Saved data entries:
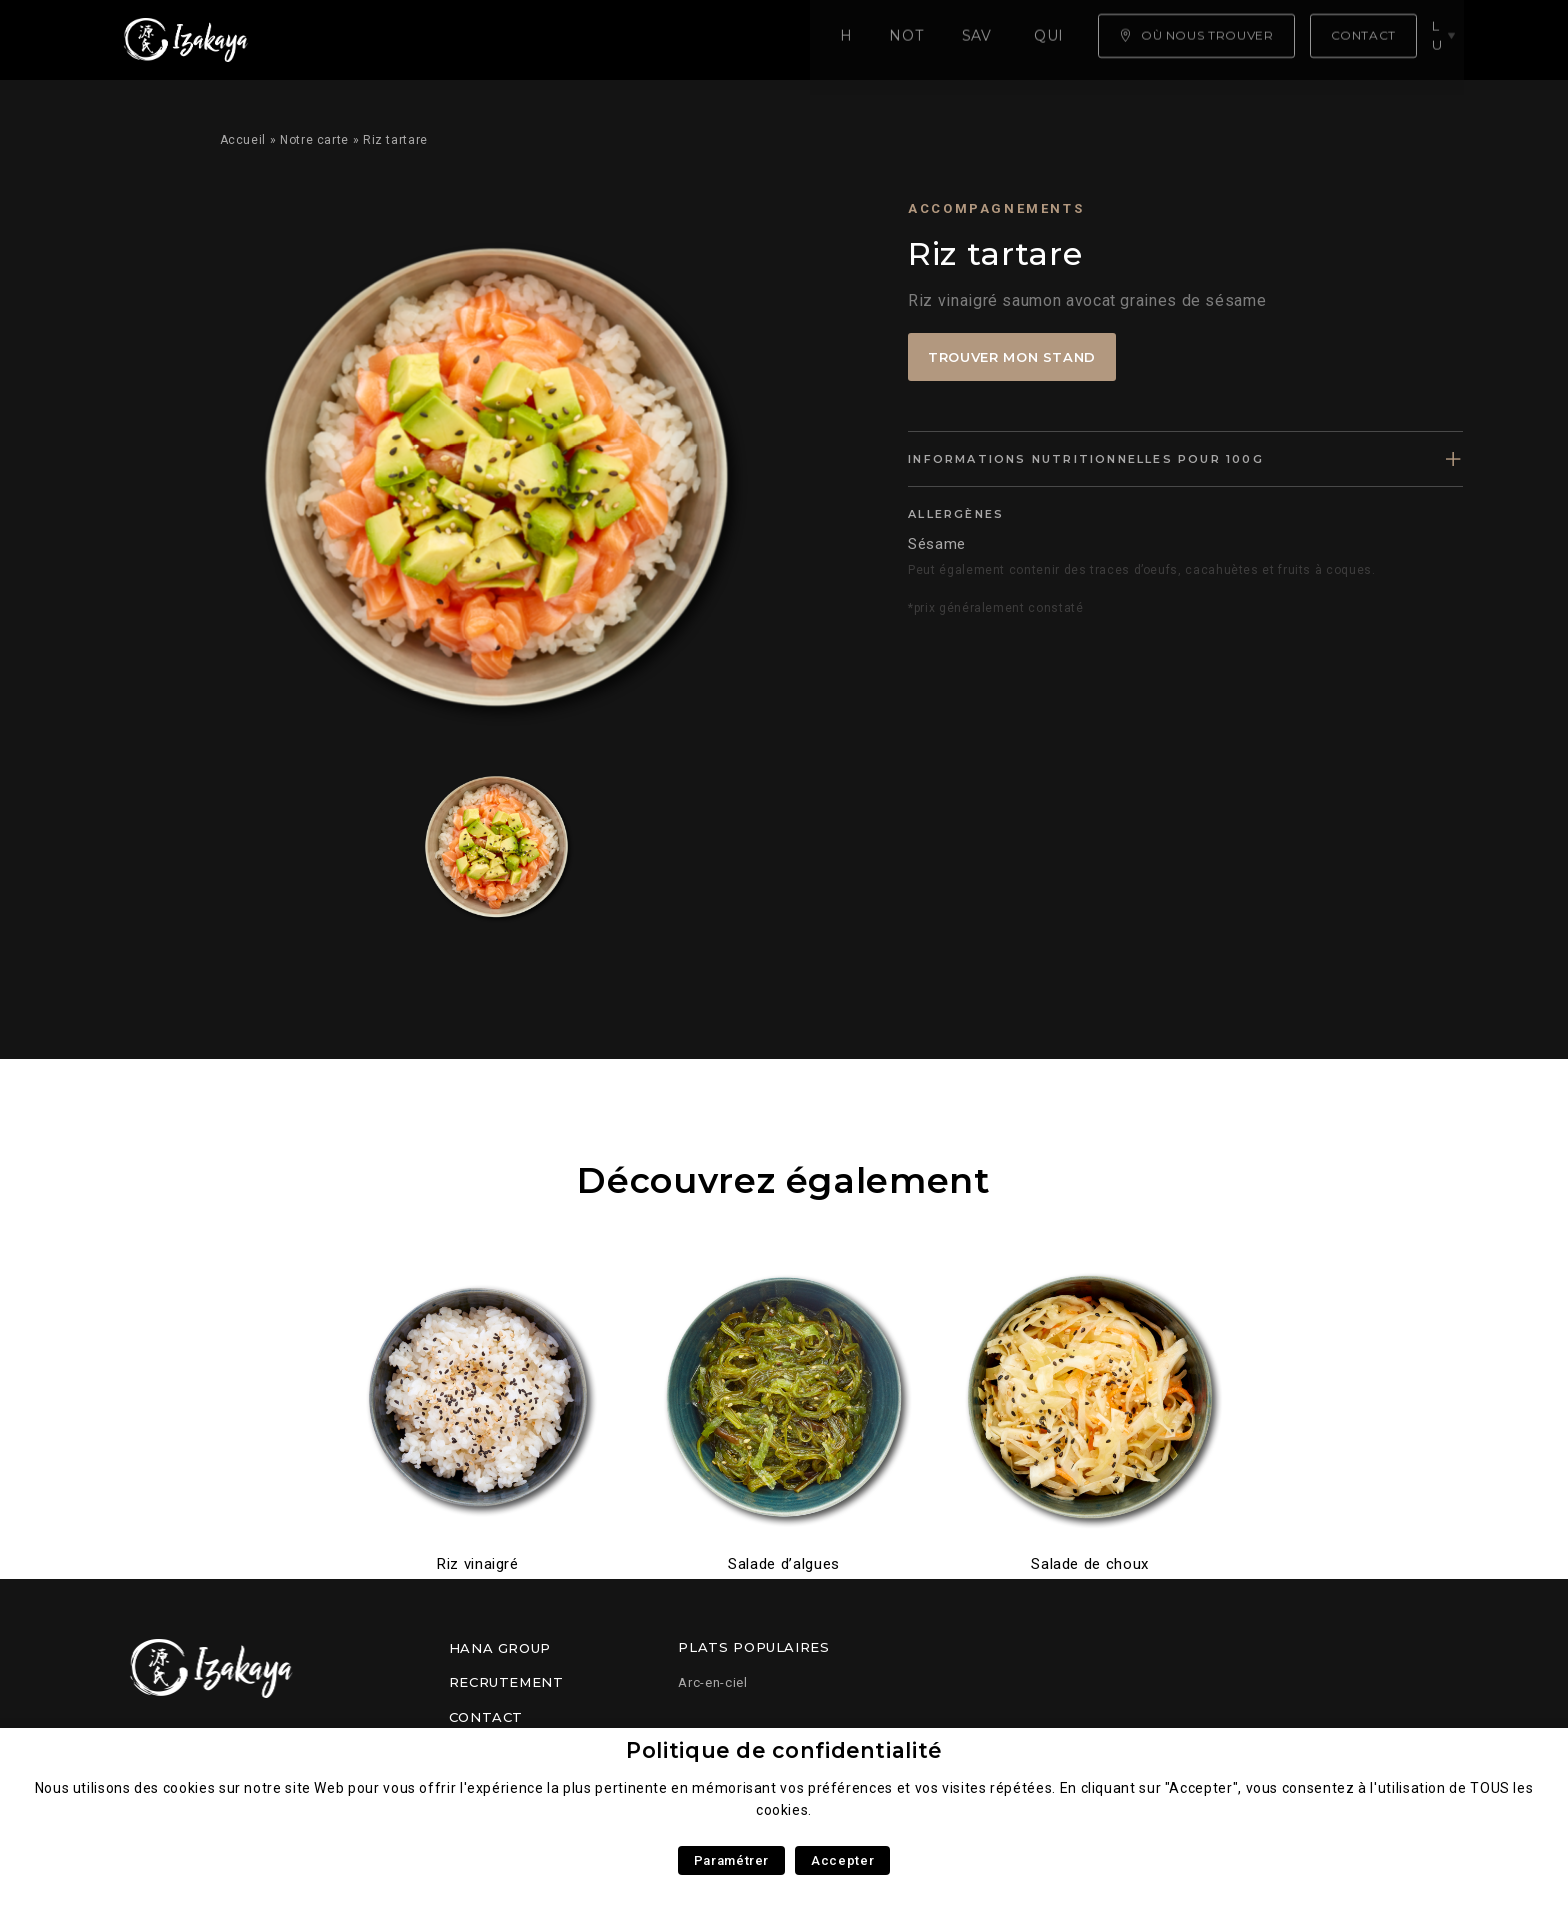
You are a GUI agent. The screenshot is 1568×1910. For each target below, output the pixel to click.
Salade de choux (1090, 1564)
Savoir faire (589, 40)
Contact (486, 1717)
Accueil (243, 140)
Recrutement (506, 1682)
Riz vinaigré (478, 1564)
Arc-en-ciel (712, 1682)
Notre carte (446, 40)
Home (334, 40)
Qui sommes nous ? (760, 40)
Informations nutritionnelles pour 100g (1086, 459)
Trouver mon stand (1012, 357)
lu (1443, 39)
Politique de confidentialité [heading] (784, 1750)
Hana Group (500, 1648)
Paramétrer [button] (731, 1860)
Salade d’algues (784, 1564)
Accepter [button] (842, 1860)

About this exercise:
Leave the pictures out and reproduce every record above exactly.

Exercise result:
You are a GUI agent. The screenshot is 1568×1910. For each target below, output the pixel to click.
Salade de choux (1090, 1564)
Savoir faire (589, 40)
Contact (486, 1717)
Accueil (243, 140)
Recrutement (506, 1682)
Riz vinaigré (478, 1564)
Arc-en-ciel (712, 1682)
Notre carte (446, 40)
Home (334, 40)
Qui sommes nous ? (760, 40)
Informations nutritionnelles pour 100g (1086, 459)
Trouver mon stand (1012, 357)
lu (1443, 39)
Politique de confidentialité [heading] (784, 1750)
Hana Group (500, 1648)
Paramétrer [button] (731, 1860)
Salade d’algues (784, 1564)
Accepter [button] (842, 1860)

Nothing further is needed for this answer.